Hogan paused before he answered. "The way I see it, Newkirk, is that...let me put it this way, does darkness exist? No, it's just the absence of something - Light. In the same way does evil exist?"
"....It's just the absence of good." LeBeau finished, catching on.
"Right. So that's the answer to your question, Newkirk, we've gotta keep doing what we do, 'cause if we don't then it's like it's all for nothing and that's when evil will exist."
The four sat in silence and contemplated the words (well, Carter was asleep, but he was there dreaming of home and the innocence of youth he still managed to possess despite the tremulous times he was living in) and thought of home and what their families were doing. Newkirk started chuckling as he remembered a nativity play he'd been in when he was young. Hogan and LeBeau looked at him. "I was Joseph once in the school play," he explained, "and Mary was being played by Michelle Walker, who was going out with John O'Leary, who was built like a brick wall." He lit another cigarette. Taking a drag he continued, "John was a possessive type and accused me of messing around with his girl and threatened to flatten me after the service. Everything was going to plan until the arrival of Gabriel, played by John. He loomed down, snarled at me, and I called out at the top of my voice 'I didn't touch her!' Brought the house down."
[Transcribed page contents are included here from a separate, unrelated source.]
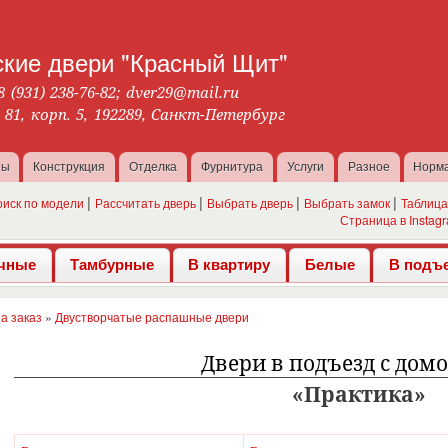
Перейти к
основному
кие двери "Красный Щит"
содержанию
8 (931) 238-76-82
;
dver29@mail.ru
. 81, корп. 5, 192289, Санкт-Петербург
ны
Конструкция
Отделка
Фурнитура
Услуги
Разное
Норм
оиск по модели
Рассчитать дверь
Выбрать дверь
Выбрать замок
Таблица
Страница в Instag
чные
Тамбурные
В квартиру
Белые
В подъ
а заказ
»
Двустворчатые распашные двери
Двери в подъезд с дом
Практика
Hogan spoke up rather sheepishly once they'd stopped sniggering. "At least you got to play Joseph. I was supposed to one year, but me and my buddies had a hobby of colouring in billboards. One night we were caught, so while I created a diversion, they got away. Because I wouldn't tell them who I was with they took away my role and made me the inn keeper."
Newkirk and LeBeau leaned closer. The colonel was a private man, he rarely opened up like this, so when he did, they listened. He continued, "So it came the night of the big performance and everybody was there, the whole town must have been squished inside that church, then Mary and Joseph, who was the old innkeeper, came, knocked on my door and asked if there was any room in the inn. Rather than send them down to the stable, I said, "Sure, we just had a cancellation, come on in!"
Newkirk choked on his drag, as Lebeau buried his face in his arm to stifle his laughter. Even Hogan was chuckling as he tried to remain indignant. "Showed them you shouldn't mess with Robert E. Hogan! I was never in a play again. It was the end of my career." His voice was full of mock indignation, he'd always wanted to be a soldier, and he suspected the men knew that.
Suddenly he had to grab LeBeau who started to slip off the roof from laughing too hard. "Shhhhh! You'll have Shultz up here and I don't think the roof can handle his weight."
That set LeBeau off again. Newkirk finally regained a bit of control "Thanks, sir, I was feeling pretty miserable being away from home, but I guess it doesn't matter where you are as long as you're with friends."
"Well said, Newkirk, well said."
With that the three wise men, older than their years, leaned back and watched the night sky, perhaps in the same way that the shepherds watched all those years before awaiting a message from a different sort of higher intelligence, while a babe lay sleeping.